How do you account for the decline, then? I mean, what are banks getting into that are causing them to decline in camels ratings?

I think it's a combination of several things. Banks are a reflection of the economy. If the economy has some dips and slowness in it, there's going to be some problem in some assets that the banks have on their books. But, again, overall, the industry is very solid. We've talked about record earnings, strong capital. When you look at capital and reserves and earnings, compared to 10 years ago, there's a dramatic difference. Capital ratios are much stronger, earnings are much stronger, and, as I mentioned a moment ago, I think banks are recognizing those problems and making larger provisions to the loan loss reserve. In fact, I said that pace is equal now, providing the same relationship to loan loss reserve as problems of assets are going up. The coverage is larger than it has been in the past. The coverage being dollar coverage in loan loss reserves to problem assets. Correct me, guys, if that's not true.

No, that's true.

Are there any particular types of institutions that are encountering these -- going down in the ratings, large credit card banks, other community banks? I mean, this seems to be larger banks, since the number only grew by 21.
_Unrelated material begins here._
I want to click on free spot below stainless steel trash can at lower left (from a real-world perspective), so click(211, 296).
I think, as we indicated, that there is some credit deterioration in the larger institutions, but there's signs in the smaller institutions there has been some deterioration. Individual consumer loans, credit card loans. You know, bankruptcies I think are at an all-time high and that reflects in the bankruptcy also.

How worried are you about this going forward? You say the industry's in good shape, record earnings. Do you expect the problem bank list to grow even further?
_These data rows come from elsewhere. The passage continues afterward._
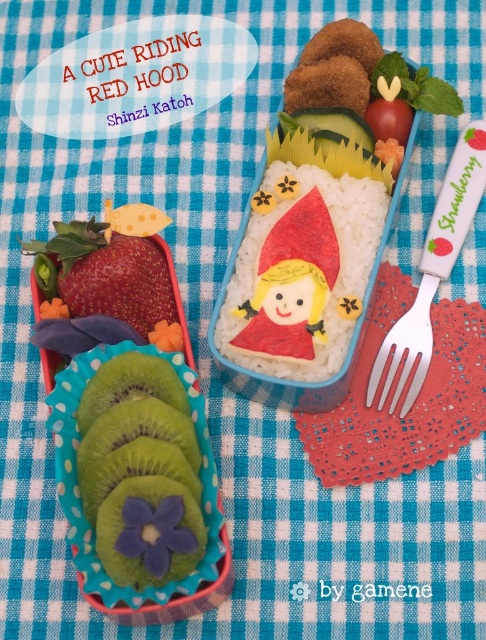 Question: Is green textured kiwi at lower left below silver metallic fork at right?

Choices:
 (A) yes
 (B) no

Answer: (A)

Question: Among these points, which one is farthest from the camera?

Choices:
 (A) (90, 468)
 (B) (450, 266)
 (C) (298, 186)
 (D) (135, 250)

Answer: (B)

Question: Which point is farther from the camera taking this photo?

Choices:
 (A) (82, 268)
 (B) (189, 445)
 (C) (380, 196)
 (D) (396, 365)

Answer: (D)

Question: Is the position of green textured kiwi at lower left less distant than that of silver metallic fork at right?

Choices:
 (A) yes
 (B) no

Answer: (A)

Question: Which is farther from the shiny red strawberry at left?

Choices:
 (A) green textured kiwi at lower left
 (B) white rice at center
 (C) silver metallic fork at right

Answer: (C)

Question: Does white rice at center have a lesser width compared to green textured kiwi at lower left?

Choices:
 (A) yes
 (B) no

Answer: (B)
I would hope we grow in other ways. There is some cause for concern, but I think when you look at the overall banking industry, capital ratios are very high and earnings are at record highs. And the banks are recognizing the problems. Clearly, there's some weaknesses in the system. But when you have problem banks increase at that rate, that's not good.

Yes, sir?

Are there any banks among the top largest 20 on that list?

Well, that is asset-size-wise, they wouldn't fit in that list, I think is the short answer.

What would be the -- what would be the largest bank that would be there?

I don't think we want to go there -- give you the first initial or anything like that.

You can't tell me what would be the asset size of the largest bank on that list?

No. We're statisticians, we're looking at aggregate data when constructing our charts. For perspective, if you look at the last recession ten years ago, at this stage, you're in '91, there are over 1,000 banks on the problem list. I don't know off the top of my head what the problem bank assets were, but I think in excess of $100 billion on that. But I think things are better now. I think we point out, it really doesn't change much, in excess of 95% of all insured commercial banks are in the highest capital category. I think in terms of perspective, we're still talking about outliers.

Another question. Yes, ma'am?

For Mr. Powell: You say credit's available. But there's growing concerns about a credit crunch. The Fed's survey shows they are tightening credit standards for banks. I wonder, when do you get to the point, when do you establish that, yes, we're in a credit crunch. What are the signs you look out for?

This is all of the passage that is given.